Lorsque François David crée cette collection « Livres-objets » certains s'écrient qu'il ne s'agit pas de livres mais d'objets et « même lorsque nous avons voulu [...] l'enregistrer avec son numéro ISBN1 , [La poupée russe] nous a été retournée en mentionnant quelque chose comme "ceci n'est pas un livre". Alors si ce n'était pas un livre, qu'est-ce que c'était ? »2. Yves Pinguilly3 écrivait à propos de La petite fille aux allumettes n'est pas morte : « Le mot livre ne convient pas [...] il s'agit d'un objet [...] mais je continue à écrire livre et ceci pour deux raisons.

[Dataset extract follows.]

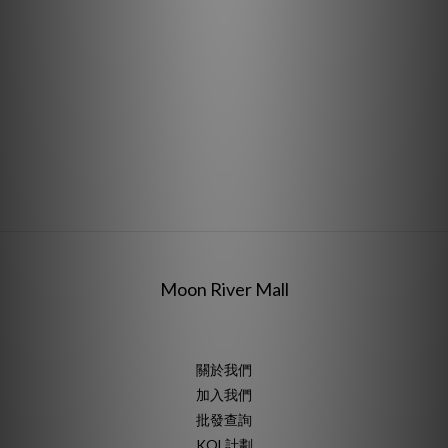
Moon River Mall
關於我們
加入我們
批發查詢
KOL計劃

D'une part, pourquoi réserver le mot livre aux seules pages habillées d'une couverture et, d'autre part, parce que ce livre-objet donne à lire du texte »4. De plus, il ne s'agit pas d'un écrin qui enferme un texte quelconque qui relèverait d'un effet « beau papier-cadeau » qui cacherait un présent fade. Le pré-texte est mêlé au texte. Le vecteur sensationnel de l'objet amène le lecteur au poème qui résonne des sens éveillés au préalable et qui s'ancre dans son enveloppe, provocant chez le lecteur un émerveillement. Pour François David le support n'est pas un simple prétexte, mais une façon de dire autrement, « une mise en forme particulière », une manière, rare, de l'aborder »5. Dans cette façon d'aborder le texte on retrouve l'envie d'émerveiller, cher à Apollinaire qui avait fait sienne cette devise : « J'émerveille ». Le quotidien dans ces poèmes-objets se retrouve transformé et interpelle merveilleusement les enfants. Les réactions de ces jeunes lecteurs sont sensibles au regard de ces livres-objets qui touchent, décortiquent, appréhendent l'objet avec leur corps pour en pénétrer le sens et en atteindre les mots. Avec Pierre Reverdy on peut alors comprendre que « la poésie est atteinte quand une oeuvre d'art quelconque s'intègre, ne fût-ce qu'un moment, à la vie réelle de l'homme par l'émotion qu'elle provoque dans son esprit comme dans sa chair ». Les sens permettent au poème de s'ancrer dans le quotidien. Ce n'est plus une poésie confidentielle que nous propose ces poèmes-objets mais une poésie à portée de main, qui étonne, qui interroge, qui, en même temps, remet la poésie à sa place, proche de nous, et transcende notre quotidien.

1ISBN : (International Standard Book Number) est le système international de numérotation normalisée des livres, il est délivré en France, par L'AFNIL (Agence Francophone pour la Numérotation Internationale du Livre).

2DAVID François, « Ceci n'est pas un livre », Griffon, Op.cit. p. 23.

3PINGUILLY Yves, né en 1944 à Brest a écrit des romans, albums, contes, recueils de poésie, théâtre, et quelques documentaires sur la peinture.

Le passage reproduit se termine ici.